# Insurance - Ergghhhh, Admiral wont put me an answer in writing.



## BMW Shortie (May 27, 2008)

After i have spoken to 2 different sales persons and got 2 very different answers, i have now emailed Admiral twice in the past 14 days, the only response they give me is an automated "we have received your email" but fail to respond and put the answers in writing. :devil::devil:

The questions i want answering are as follows and are in relation to my BMW 320i MSport:

1) Over the winter; i want to get my summer MV3 alloys refurbished. Instead of the original silver i was thinking about Ferric Grey which is an option available from BMW. Do i need to declare this and will it incur a charge?

2) If i fit identical size winter tyres to my MV3 alloys, will this incur a charge and do i need to inform you.

3) If i fit 17" BMW OEM alloys with appropriate size winter tyres,will this incur a charge and do i need to inform you.

4) Do i need to declare roof bars and roof box for the occasional camping trip?

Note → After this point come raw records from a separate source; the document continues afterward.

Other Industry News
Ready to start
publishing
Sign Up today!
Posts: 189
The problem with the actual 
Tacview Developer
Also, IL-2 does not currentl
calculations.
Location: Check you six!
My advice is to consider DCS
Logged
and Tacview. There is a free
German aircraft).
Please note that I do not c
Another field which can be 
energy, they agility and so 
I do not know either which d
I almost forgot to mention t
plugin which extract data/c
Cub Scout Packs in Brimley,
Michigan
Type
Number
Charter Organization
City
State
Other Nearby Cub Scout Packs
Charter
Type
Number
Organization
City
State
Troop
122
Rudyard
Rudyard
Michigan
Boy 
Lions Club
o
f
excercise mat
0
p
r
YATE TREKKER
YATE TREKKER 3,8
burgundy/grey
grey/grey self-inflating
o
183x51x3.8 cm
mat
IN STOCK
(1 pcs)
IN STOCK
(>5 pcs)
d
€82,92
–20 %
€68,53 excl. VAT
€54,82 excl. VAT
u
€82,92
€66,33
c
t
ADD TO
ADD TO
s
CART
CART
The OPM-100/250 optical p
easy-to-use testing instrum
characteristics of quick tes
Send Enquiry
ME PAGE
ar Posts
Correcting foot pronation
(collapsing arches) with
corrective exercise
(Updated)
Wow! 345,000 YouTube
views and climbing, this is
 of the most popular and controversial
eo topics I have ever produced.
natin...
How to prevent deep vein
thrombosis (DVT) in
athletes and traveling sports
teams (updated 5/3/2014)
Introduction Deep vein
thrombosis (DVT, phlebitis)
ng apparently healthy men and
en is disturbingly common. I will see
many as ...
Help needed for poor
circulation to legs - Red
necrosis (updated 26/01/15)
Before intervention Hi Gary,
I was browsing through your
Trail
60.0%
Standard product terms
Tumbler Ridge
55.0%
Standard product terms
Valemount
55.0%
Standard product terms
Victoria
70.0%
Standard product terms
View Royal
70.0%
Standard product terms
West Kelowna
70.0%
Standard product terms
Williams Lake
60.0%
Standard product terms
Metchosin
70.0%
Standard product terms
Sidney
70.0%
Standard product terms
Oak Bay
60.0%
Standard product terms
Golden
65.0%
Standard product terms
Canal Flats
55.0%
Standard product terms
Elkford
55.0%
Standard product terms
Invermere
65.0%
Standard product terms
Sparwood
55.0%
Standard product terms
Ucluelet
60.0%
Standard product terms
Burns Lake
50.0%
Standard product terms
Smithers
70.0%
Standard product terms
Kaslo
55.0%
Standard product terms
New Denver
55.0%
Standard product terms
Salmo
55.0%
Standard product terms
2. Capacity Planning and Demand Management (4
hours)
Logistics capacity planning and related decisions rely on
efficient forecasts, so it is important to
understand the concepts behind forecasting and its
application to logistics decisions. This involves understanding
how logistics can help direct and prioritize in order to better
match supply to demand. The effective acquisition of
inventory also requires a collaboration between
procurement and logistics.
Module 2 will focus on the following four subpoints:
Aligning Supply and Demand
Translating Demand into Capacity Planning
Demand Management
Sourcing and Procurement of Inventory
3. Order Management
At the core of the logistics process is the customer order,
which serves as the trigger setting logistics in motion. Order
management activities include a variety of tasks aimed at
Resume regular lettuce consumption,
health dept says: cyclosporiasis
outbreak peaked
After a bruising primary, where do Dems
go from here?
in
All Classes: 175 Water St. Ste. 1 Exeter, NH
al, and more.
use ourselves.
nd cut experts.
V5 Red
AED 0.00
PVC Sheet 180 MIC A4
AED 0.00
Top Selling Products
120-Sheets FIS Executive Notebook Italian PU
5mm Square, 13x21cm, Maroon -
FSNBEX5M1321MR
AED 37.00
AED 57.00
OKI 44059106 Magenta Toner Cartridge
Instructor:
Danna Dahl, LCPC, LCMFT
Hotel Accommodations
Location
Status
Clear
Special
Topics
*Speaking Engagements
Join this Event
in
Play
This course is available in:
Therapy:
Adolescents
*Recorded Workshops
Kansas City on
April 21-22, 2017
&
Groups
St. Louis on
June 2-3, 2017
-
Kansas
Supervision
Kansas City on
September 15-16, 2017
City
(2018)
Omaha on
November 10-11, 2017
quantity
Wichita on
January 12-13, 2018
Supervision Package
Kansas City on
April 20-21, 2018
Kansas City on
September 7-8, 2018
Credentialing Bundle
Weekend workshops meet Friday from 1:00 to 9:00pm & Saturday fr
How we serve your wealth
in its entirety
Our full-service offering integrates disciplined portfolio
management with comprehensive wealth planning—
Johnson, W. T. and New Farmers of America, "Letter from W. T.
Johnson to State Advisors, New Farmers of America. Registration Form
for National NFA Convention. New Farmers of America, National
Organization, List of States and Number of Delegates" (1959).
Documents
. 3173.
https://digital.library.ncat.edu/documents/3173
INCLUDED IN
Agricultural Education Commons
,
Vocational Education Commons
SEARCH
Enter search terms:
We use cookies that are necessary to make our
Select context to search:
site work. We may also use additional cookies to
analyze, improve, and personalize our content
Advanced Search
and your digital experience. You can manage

Now i note that from the Association Of British Insurers site that Admiral "_do not require the payment of any additional premium if customers decide to fit winter tyres to their cars, provided that the tyres meet, and are fitted in accordance with, the relevant vehicle manufacturers' specifications and are in a roadworthy condition whilst in use"._

Now i presume this means only if i fit identical tyre sizes onto my standard MV3 wheels?

http://www.abi.org.uk/Information/C...r_Tyres__The_Motor_Insurance_Committment.aspx

Anyone managed to get a ********** answer on any of these from Admiral?


----------



## Matt. (Aug 26, 2007)

What about speaking to the duty manager. Be sure to take their name. 

Then if anything happens, they will have the recording plus you'll have their name.


----------